The main stumbling point for the unfamiliar is downloading a 'free' game, rubbish in quality, where all, let's say, strawberry patches' for your child's 'virtual farm' can be downloaded at a few clicks for, not virtual money (known technically as in-app purchases). I luckily have a child too young to know mummy's credit card details or password, but it still wrecks the fun of the game when we have to have the argument of why mummy will not pay for pretend strawberries.
One of my daughters 'haircut photos' - Image courtesy of toca boca.com
So I have, through trial and error (not to mention rigorous testing from a five year old child and friends) discovered some of the better iPad games on offer.
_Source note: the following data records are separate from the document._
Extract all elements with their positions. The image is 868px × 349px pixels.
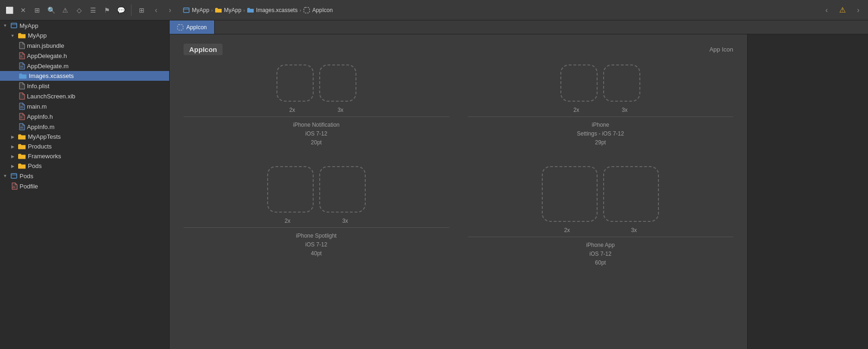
diamond-icon[interactable]: ◇ — [73, 5, 85, 16]
asset-main: AppIcon App Icon — [170, 34, 747, 349]
section-name: iPhone Spotlight — [296, 233, 336, 239]
scale-row-app: 2x 3x — [539, 226, 662, 234]
svg-text:m: m — [20, 65, 23, 68]
svg-rect-13 — [178, 25, 183, 30]
search-icon[interactable]: 🔍 — [46, 5, 57, 16]
breadcrumb-item-myapp-project[interactable]: MyApp — [183, 6, 209, 14]
section-pt: 60pt — [595, 259, 606, 266]
sidebar-item-myapptests[interactable]: ▶ MyAppTests — [0, 132, 169, 142]
asset-header: AppIcon App Icon — [184, 44, 733, 55]
section-name: iPhone Notification — [293, 122, 340, 128]
icon-grid: 2x 3x iPhone Notification iOS 7-12 — [184, 65, 733, 267]
sidebar-item-frameworks[interactable]: ▶ Frameworks — [0, 151, 169, 161]
sidebar-label: MyApp — [20, 22, 38, 29]
sidebar-item-podfile[interactable]: rb Podfile — [0, 181, 169, 191]
folder-icon — [215, 7, 222, 13]
section-pt: 40pt — [311, 250, 322, 257]
breadcrumb-item-appicon[interactable]: AppIcon — [303, 6, 333, 14]
section-divider-settings — [468, 116, 734, 117]
sidebar-item-appinfo-m[interactable]: m AppInfo.m — [0, 122, 169, 132]
svg-text:rb: rb — [13, 186, 15, 188]
sidebar-label: Frameworks — [28, 153, 61, 160]
sidebar-label: Pods — [20, 173, 33, 180]
tab-bar: AppIcon — [170, 20, 868, 34]
sidebar-item-myapp-root[interactable]: ▼ MyApp — [0, 20, 169, 31]
asset-title: AppIcon — [184, 44, 223, 55]
breadcrumb-item-myapp-folder[interactable]: MyApp — [215, 7, 241, 13]
sidebar-item-pods-group[interactable]: ▶ Pods — [0, 161, 169, 171]
rb-file-icon: rb — [11, 182, 18, 190]
disclosure-frameworks[interactable]: ▶ — [9, 153, 16, 160]
disclosure-products[interactable]: ▶ — [9, 143, 16, 150]
m-file3-icon: m — [19, 123, 25, 130]
asset-content: AppIcon App Icon — [170, 34, 868, 349]
disclosure-myapp-folder[interactable]: ▼ — [9, 32, 16, 39]
sidebar-item-pods-project[interactable]: ▼ Pods — [0, 171, 169, 181]
sidebar-label: MyAppTests — [28, 133, 61, 140]
m-file2-icon: m — [19, 103, 25, 110]
chat-icon[interactable]: 💬 — [115, 5, 126, 16]
inspector-left-button[interactable]: ‹ — [821, 4, 833, 16]
sidebar-label: main.m — [27, 103, 47, 110]
h-file-icon: h — [19, 52, 25, 59]
xib-file-icon — [19, 92, 25, 100]
icon-slot-app-3x[interactable] — [603, 166, 659, 222]
h-file2-icon: h — [19, 113, 25, 120]
sidebar-label: Pods — [28, 162, 42, 169]
sidebar-item-main-jsbundle[interactable]: main.jsbundle — [0, 40, 169, 51]
sidebar-item-main-m[interactable]: m main.m — [0, 101, 169, 111]
flag-icon[interactable]: ⚑ — [101, 5, 112, 16]
sidebar-item-info-plist[interactable]: Info.plist — [0, 81, 169, 91]
sidebar-label: Info.plist — [27, 83, 49, 90]
icon-slot-settings-3x[interactable] — [603, 65, 640, 102]
sidebar-item-images-xcassets[interactable]: Images.xcassets — [0, 71, 169, 81]
icon-slot-settings-2x[interactable] — [560, 65, 598, 102]
sidebar-label: AppDelegate.m — [27, 63, 69, 70]
breadcrumb-item-images-xcassets[interactable]: Images.xcassets — [247, 7, 297, 13]
svg-text:h: h — [20, 116, 22, 119]
breadcrumb-label: MyApp — [224, 7, 241, 13]
back-button[interactable]: ‹ — [150, 4, 162, 16]
icon-slot-app-2x[interactable] — [542, 166, 598, 222]
sidebar-item-appinfo-h[interactable]: h AppInfo.h — [0, 111, 169, 122]
slots-and-scales-spotlight: 2x 3x — [184, 166, 449, 227]
section-desc-settings: iPhone Settings - iOS 7-12 29pt — [577, 121, 624, 148]
icon-slot-spotlight-3x[interactable] — [319, 166, 366, 213]
icon-slot-notification-2x[interactable] — [276, 65, 314, 102]
sidebar-label: AppInfo.m — [27, 123, 54, 130]
sidebar-item-appdelegate-m[interactable]: m AppDelegate.m — [0, 61, 169, 71]
sidebar-item-products[interactable]: ▶ Products — [0, 142, 169, 151]
code-grid-icon[interactable]: ⊞ — [136, 5, 147, 16]
section-os: Settings - iOS 7-12 — [577, 130, 624, 137]
sidebar-item-launchscreen-xib[interactable]: LaunchScreen.xib — [0, 91, 169, 101]
icon-slots-settings — [560, 65, 640, 102]
list-icon[interactable]: ☰ — [87, 5, 99, 16]
icon-slot-spotlight-2x[interactable] — [267, 166, 314, 213]
toolbar-right: ‹ ⚠ › — [821, 4, 864, 16]
tab-appicon[interactable]: AppIcon — [170, 20, 215, 34]
inspector-right-button[interactable]: › — [852, 4, 864, 16]
tab-label: AppIcon — [186, 24, 207, 31]
main-area: ▼ MyApp ▼ MyApp main.jsbundle — [0, 20, 868, 349]
disclosure-pods-project[interactable]: ▼ — [2, 173, 8, 179]
disclosure-myapp-root[interactable]: ▼ — [2, 22, 8, 29]
slots-and-scales-notification: 2x 3x — [184, 65, 449, 116]
section-desc-app: iPhone App iOS 7-12 60pt — [586, 241, 615, 268]
icon-slots-app — [542, 166, 659, 222]
forward-button[interactable]: › — [164, 4, 176, 16]
folder-frameworks-icon — [18, 153, 26, 160]
stop-icon[interactable]: ✕ — [18, 5, 29, 16]
xcassets-icon — [247, 7, 254, 13]
square-icon[interactable]: ⬜ — [4, 5, 15, 16]
sidebar-item-appdelegate-h[interactable]: h AppDelegate.h — [0, 51, 169, 61]
disclosure-pods-group[interactable]: ▶ — [9, 163, 16, 169]
section-desc-spotlight: iPhone Spotlight iOS 7-12 40pt — [296, 232, 336, 259]
warning-icon[interactable]: ⚠ — [59, 5, 71, 16]
section-name: iPhone App — [586, 242, 615, 248]
sidebar-item-myapp-folder[interactable]: ▼ MyApp — [0, 31, 169, 40]
disclosure-myapptests[interactable]: ▶ — [9, 134, 16, 140]
icon-slot-notification-3x[interactable] — [319, 65, 356, 102]
sep1: › — [211, 7, 213, 13]
warning-badge[interactable]: ⚠ — [836, 4, 848, 16]
grid-icon[interactable]: ⊞ — [32, 5, 43, 16]
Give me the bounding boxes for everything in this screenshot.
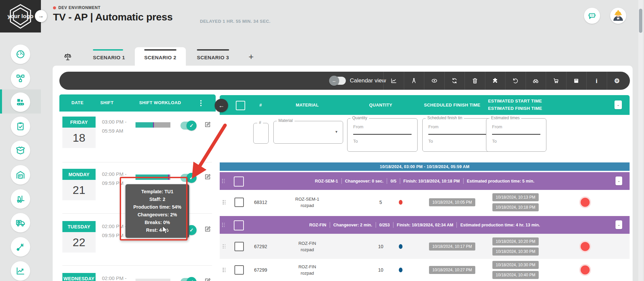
estimated-from-input[interactable]: From — [492, 124, 502, 129]
sidebar-item-delivery-truck — [0, 211, 41, 235]
drag-handle-icon[interactable] — [223, 244, 226, 249]
sidebar-button[interactable] — [11, 141, 30, 160]
minus-icon: - — [618, 102, 619, 108]
tab-scenario-1[interactable]: SCENARIO 1 — [93, 55, 125, 60]
collapse-all-button[interactable]: - — [614, 100, 622, 109]
row-separator — [62, 162, 212, 162]
back-button[interactable]: ← — [215, 99, 228, 112]
group-collapse-button[interactable]: - — [615, 220, 622, 229]
sidebar-button[interactable] — [11, 165, 30, 185]
user-avatar[interactable] — [610, 8, 626, 24]
row-checkbox[interactable] — [234, 198, 244, 207]
summary-separator — [330, 222, 330, 228]
scheduled-to-input[interactable]: To — [428, 139, 433, 144]
shift-enabled-toggle[interactable]: ✓ — [180, 174, 196, 182]
sidebar-item-clipboard-check — [0, 115, 41, 138]
workload-changeover-segment — [154, 227, 155, 232]
quantity-to-input[interactable]: To — [353, 139, 358, 144]
col-date: DATE — [71, 100, 84, 105]
scales-icon — [63, 52, 72, 62]
summary-separator — [400, 178, 400, 184]
binoculars-button[interactable] — [526, 72, 546, 90]
info-button[interactable]: i — [586, 72, 607, 90]
sidebar-collapse-button[interactable]: → — [35, 10, 47, 22]
sidebar-item-workflow — [0, 67, 41, 90]
order-material: ROZ-SEM-1rozpad — [280, 196, 334, 209]
group-summary-part: Finish: 10/19/2024, 02:34 AM — [397, 223, 453, 227]
cart-button[interactable] — [546, 72, 566, 90]
tab-scenario-3[interactable]: SCENARIO 3 — [197, 55, 229, 60]
shift-enabled-toggle[interactable]: ✓ — [180, 122, 196, 130]
filter-quantity-label: Quantity — [351, 116, 369, 120]
orders-header: # MATERIAL QUANTITY SCHEDULED FINISH TIM… — [220, 95, 630, 115]
order-group-row: ROZ-SEM-1Changeover: 0 sec.0/5Finish: 10… — [220, 172, 630, 190]
sidebar-button[interactable] — [11, 261, 30, 281]
scheduled-from-input[interactable]: From — [428, 124, 438, 129]
sidebar-button[interactable] — [11, 237, 30, 257]
estimated-to-input[interactable]: To — [492, 139, 497, 144]
scrollbar-thumb[interactable] — [639, 9, 642, 33]
refresh-button[interactable] — [444, 72, 465, 90]
chat-bot-icon — [588, 11, 596, 20]
tab-scenario-2[interactable]: SCENARIO 2 — [144, 55, 176, 60]
summary-separator — [341, 178, 342, 184]
order-number: 68312 — [251, 200, 271, 205]
tools-icon — [15, 242, 25, 252]
shift-workload-bar[interactable] — [136, 122, 170, 128]
kebab-menu-icon[interactable] — [200, 99, 202, 107]
group-summary-part: 0/5 — [390, 179, 396, 184]
drag-handle-icon[interactable] — [223, 200, 226, 205]
drafting-compass-button[interactable] — [404, 72, 424, 90]
filter-material-select[interactable]: Material ▼ — [273, 121, 343, 144]
undo-button[interactable] — [505, 72, 526, 90]
archive-button[interactable] — [566, 72, 587, 90]
settings-button[interactable]: ⚙ — [607, 72, 627, 90]
eye-button[interactable] — [424, 72, 444, 90]
chat-bot-button[interactable] — [584, 8, 600, 24]
sidebar-button[interactable] — [11, 213, 30, 232]
trash-button[interactable] — [465, 72, 485, 90]
shift-enabled-toggle[interactable]: ✓ — [180, 226, 196, 234]
sidebar-button[interactable] — [11, 69, 30, 88]
warehouse-icon — [15, 170, 25, 180]
sidebar-button[interactable] — [11, 117, 30, 136]
sidebar-button[interactable] — [11, 45, 30, 64]
group-collapse-button[interactable]: - — [615, 177, 622, 185]
shift-workload-bar[interactable] — [136, 279, 170, 281]
quantity-from-input[interactable]: From — [353, 124, 363, 129]
order-row: 67292ROZ-FINrozpad1010/18/2024, 10:17 PM… — [220, 234, 630, 259]
filter-estimated-label: Estimated times — [489, 116, 521, 120]
toggle-knob: ✓ — [186, 173, 197, 183]
input-underline — [492, 134, 540, 135]
day-number: 21 — [62, 180, 96, 200]
toggle-knob: ✓ — [186, 121, 197, 131]
schedule-header: DATE SHIFT SHIFT WORKLOAD — [59, 94, 216, 112]
edit-shift-button[interactable] — [204, 225, 212, 233]
sidebar-button[interactable] — [11, 92, 30, 112]
drag-handle-icon[interactable] — [223, 268, 226, 272]
filter-number[interactable]: # — [253, 123, 269, 144]
calendar-view-toggle[interactable]: – — [330, 77, 346, 85]
select-all-checkbox[interactable] — [236, 101, 245, 110]
edit-shift-button[interactable] — [204, 121, 212, 129]
shift-time: 03:00 PM - 05:59 AM — [102, 117, 126, 135]
shift-enabled-toggle[interactable]: ✓ — [180, 278, 196, 281]
puzzle-button[interactable] — [485, 72, 505, 90]
col-shift-workload: SHIFT WORKLOAD — [139, 100, 181, 105]
vertical-scrollbar[interactable] — [638, 0, 643, 281]
undo-icon — [512, 77, 519, 84]
shift-workload-bar[interactable] — [136, 174, 170, 180]
environment-label: DEV ENVIRONMENT — [58, 5, 101, 10]
compare-scenarios-button[interactable] — [63, 52, 73, 63]
trend-chart-button[interactable] — [383, 72, 404, 90]
dropdown-arrow-icon[interactable]: ▼ — [335, 130, 338, 134]
edit-shift-button[interactable] — [204, 277, 212, 281]
avatar-engineer-icon — [611, 9, 625, 22]
sidebar-item-analytics — [0, 260, 41, 281]
sidebar-button[interactable] — [11, 189, 30, 209]
row-checkbox[interactable] — [234, 242, 244, 251]
add-scenario-button[interactable]: + — [249, 52, 254, 62]
row-checkbox[interactable] — [234, 265, 244, 275]
edit-shift-button[interactable] — [204, 173, 212, 181]
shift-workload-bar[interactable] — [136, 227, 170, 232]
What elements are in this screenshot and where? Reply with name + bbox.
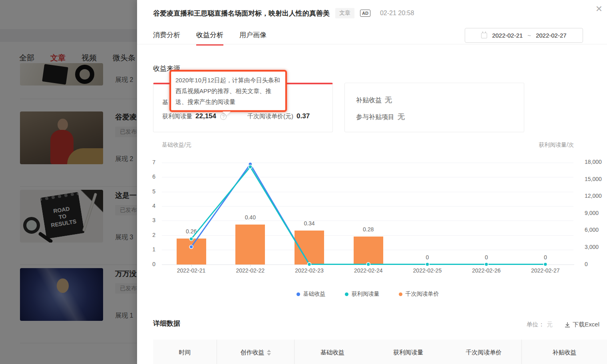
column-header-label: 补贴收益: [553, 349, 577, 356]
right-tick-label: 3,000: [585, 244, 599, 250]
right-tick-label: 15,000: [585, 176, 602, 182]
article-title: 谷爱凌直播和王思聪直播名场面对标，映射出人性的真善美: [153, 9, 330, 18]
column-header-4[interactable]: 获利阅读量: [370, 340, 446, 364]
legend-item[interactable]: 千次阅读单价: [399, 290, 439, 298]
data-point[interactable]: [426, 263, 429, 266]
ad-badge: AD: [360, 10, 370, 17]
revenue-analysis-modal: × 谷爱凌直播和王思聪直播名场面对标，映射出人性的真善美 文章 AD 02-21…: [137, 0, 607, 364]
profit-reads-value: 22,154: [195, 112, 216, 120]
legend-item[interactable]: 基础收益: [297, 290, 326, 298]
data-point[interactable]: [189, 245, 193, 249]
legend-label: 获利阅读量: [352, 290, 380, 298]
unit-price-label: 千次阅读单价(元): [247, 113, 293, 120]
screen: 全部文章视频微头条 展现 2 谷爱凌 已发布 展现 2 ROADTORESULT…: [0, 0, 607, 364]
right-tick-label: 18,000: [585, 159, 602, 165]
data-point[interactable]: [543, 263, 547, 266]
right-axis-title: 获利阅读量/次: [539, 141, 574, 149]
left-axis-title: 基础收益/元: [162, 141, 191, 149]
column-header-label: 时间: [179, 349, 191, 356]
data-point[interactable]: [308, 263, 311, 266]
chart-plot-area[interactable]: 0.260.400.340.280002022-02-212022-02-222…: [162, 158, 573, 282]
subsidy-label: 补贴收益: [356, 96, 382, 105]
detail-data-table: 时间创作收益基础收益获利阅读量千次阅读单价补贴收益: [153, 340, 607, 364]
legend-dot: [345, 292, 348, 296]
calendar-icon: [481, 33, 487, 38]
content-type-badge: 文章: [335, 8, 354, 18]
right-tick-label: 9,000: [585, 210, 599, 216]
right-tick-label: 6,000: [585, 227, 599, 233]
line-获利阅读量: [191, 167, 545, 265]
unit-value: 元: [547, 321, 553, 328]
analysis-tabs: 消费分析收益分析用户画像: [153, 30, 267, 46]
chart-legend: 基础收益获利阅读量千次阅读单价: [162, 290, 573, 298]
publish-timestamp: 02-21 20:58: [380, 10, 414, 17]
column-header-label: 基础收益: [320, 349, 344, 356]
left-tick-label: 0: [152, 261, 155, 267]
data-point[interactable]: [485, 263, 488, 266]
right-axis-tick-labels: 03,0006,0009,00012,00015,00018,000: [581, 158, 607, 282]
subsidy-card: 补贴收益 无 参与补贴项目 无: [344, 83, 524, 132]
download-excel-button[interactable]: 下载Excel: [565, 321, 599, 328]
legend-label: 千次阅读单价: [406, 290, 439, 298]
column-header-label: 获利阅读量: [393, 349, 423, 356]
left-tick-label: 6: [152, 173, 155, 180]
legend-dot: [399, 292, 402, 296]
legend-dot: [297, 292, 300, 296]
column-header-label: 创作收益: [241, 349, 265, 356]
data-point[interactable]: [189, 237, 193, 241]
column-header-5[interactable]: 千次阅读单价: [446, 340, 522, 364]
header-divider: [137, 44, 607, 44]
subsidy-project-label: 参与补贴项目: [356, 113, 394, 121]
tooltip-text: 2020年10月12日起，计算由今日头条和西瓜视频APP的推荐、相关文章、推送、…: [175, 77, 280, 105]
left-tick-label: 1: [152, 246, 155, 253]
date-range-picker[interactable]: 2022-02-21 ~ 2022-02-27: [465, 28, 583, 43]
data-point[interactable]: [249, 165, 252, 169]
left-tick-label: 3: [152, 217, 155, 223]
legend-label: 基础收益: [303, 290, 326, 298]
revenue-combo-chart: 01234567 0.260.400.340.280002022-02-2120…: [137, 158, 607, 282]
data-point[interactable]: [366, 263, 370, 266]
download-icon: [565, 322, 570, 328]
column-header-6[interactable]: 补贴收益: [522, 340, 607, 364]
table-header-row: 时间创作收益基础收益获利阅读量千次阅读单价补贴收益: [153, 340, 607, 364]
unit-price-value: 0.37: [297, 112, 310, 120]
profit-reads-label: 获利阅读量: [162, 113, 192, 120]
line-基础收益: [191, 164, 545, 265]
subsidy-project-value: 无: [398, 112, 405, 121]
left-tick-label: 7: [152, 159, 155, 165]
column-header-1[interactable]: 时间: [153, 340, 217, 364]
left-tick-label: 5: [152, 188, 155, 195]
left-axis-tick-labels: 01234567: [137, 158, 159, 282]
analysis-tab[interactable]: 用户画像: [239, 30, 267, 46]
subsidy-value: 无: [385, 95, 392, 105]
unit-label: 单位：: [526, 321, 544, 328]
date-range-start: 2022-02-21: [492, 32, 523, 39]
legend-item[interactable]: 获利阅读量: [345, 290, 380, 298]
analysis-tab[interactable]: 消费分析: [153, 30, 180, 46]
close-icon[interactable]: ×: [596, 3, 602, 14]
tooltip-arrow: [223, 111, 231, 115]
line-series-layer: [162, 158, 573, 282]
column-header-2[interactable]: 创作收益: [217, 340, 295, 364]
left-tick-label: 4: [152, 203, 155, 209]
partially-hidden-label: 基: [162, 99, 168, 106]
download-excel-label: 下载Excel: [573, 321, 599, 328]
left-tick-label: 2: [152, 232, 155, 238]
analysis-tab[interactable]: 收益分析: [196, 30, 223, 46]
right-tick-label: 0: [585, 261, 588, 267]
sort-carets-icon[interactable]: [267, 350, 271, 356]
column-header-label: 千次阅读单价: [466, 349, 502, 356]
detail-data-section-title: 详细数据: [153, 319, 180, 328]
right-tick-label: 12,000: [585, 193, 602, 199]
column-header-3[interactable]: 基础收益: [295, 340, 370, 364]
date-range-end: 2022-02-27: [536, 32, 567, 39]
date-range-separator: ~: [527, 32, 531, 39]
profit-reads-help-tooltip: 2020年10月12日起，计算由今日头条和西瓜视频APP的推荐、相关文章、推送、…: [170, 70, 287, 111]
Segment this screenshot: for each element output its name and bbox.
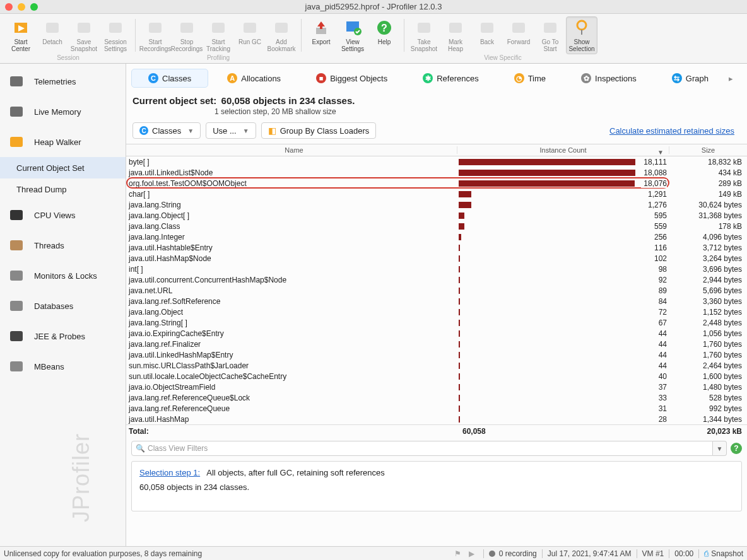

They're either free or not too expensive (and don't have any requirements for pay per strawberry patch) and are suitable for 4 to 7 year olds.
First and foremost is the Toca Boca range of games. I blame this game set for getting my daughter interested in the iPad in the first place, she got onto the 'Toca Hair Salon' at the Apple Store and didn't want to leave it. Toca Boca has great sharp, colourful graphics and very kid-friendly games. They are $1.99 per game and provide hours of entertainment.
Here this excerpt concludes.